Cosa mi piace? Non lo so, tutto…è come se la vita fosse un gioco, io ho bisogno che la vita sia un gioco perché se la prendi per certi lati sa essere terribile…forse mi fa paura per questo.

Lei è testimone degli anni d’oro della moda. Cosa vorrebbe che ci fosse oggi e che invece manca?

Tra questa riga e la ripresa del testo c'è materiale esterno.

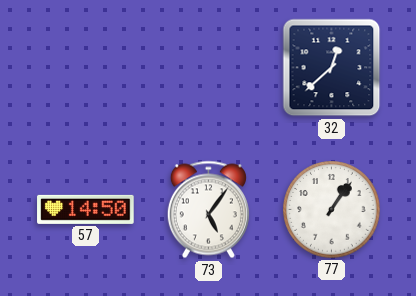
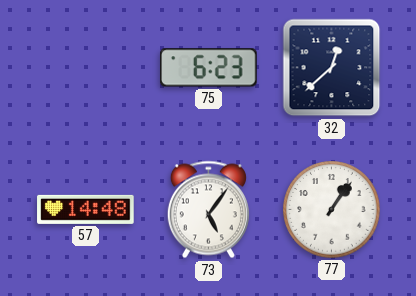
75: none -> 6:23
57: 14:50 -> 14:48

Secondo me va bene tutto, non leverei nulla. Forse solo il lato snob della moda, quello che la mette un po’ su un piedistallo come una regina superba. Per il resto trovo che vada bene tutto. In Italia ci sono i migliori artigiani che cuciono le scarpe più belle. Conosco Manolo Blahnik, è un amico e tutte le sue scarpe vengono fatte a Vigevano. Cosa vogliamo di più?!